"It's been a very big learning experience for me," says Jamie Leach of Fordsville, who will be voting for the first time. She's been learning about the candidates and the issues.
"They've pretty much been talking about all of it," she says. "We live in a very, very small town, and we just want the drugs off the streets."
But most voters aren't, despite the growing attention to the U.S. Senate race. Kentucky Secretary of State Alison Lundergan Grimes says statewide turnout could be at around 30%. But Kentucky Wesleyan Political Science Professor William Conroy says turnout will be key.
"I expect if the turnout is decent, Bevin will be crushed," he says.
In the senate primaries, low turnout could benefit Bevin.
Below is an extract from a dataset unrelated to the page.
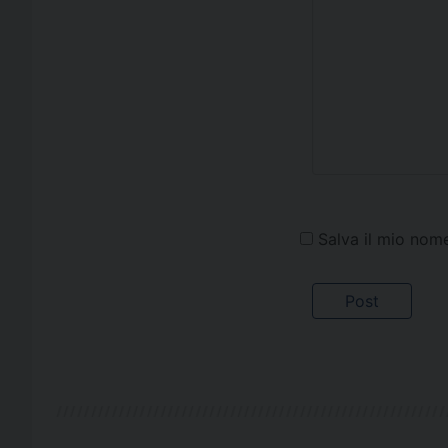
Salva il mio nom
Conroy says his supporters could be more determined to vote tomorrow.
"Bevin is a Tea Party person, which means his supporters are very motivated, very far right, and they will come out to vote," Conroy says.
On the Democratic side, Alison Lundergan Grimes is expected to win, despite facing three other candidates. Turnout could impact local races, such as the Daviess County Judge Executive race between Al Mattingly and Gary Boswell.
"If you go around and look at the signs in town, it looks like he has a core of supporters," says Conroy. "If you have low turnout, Mattingly could be upended."
Conroy adds if McConnell doesn't win by as big a margin as polls suggest, then it could encourage more money to go to the Grimes campaign this fall.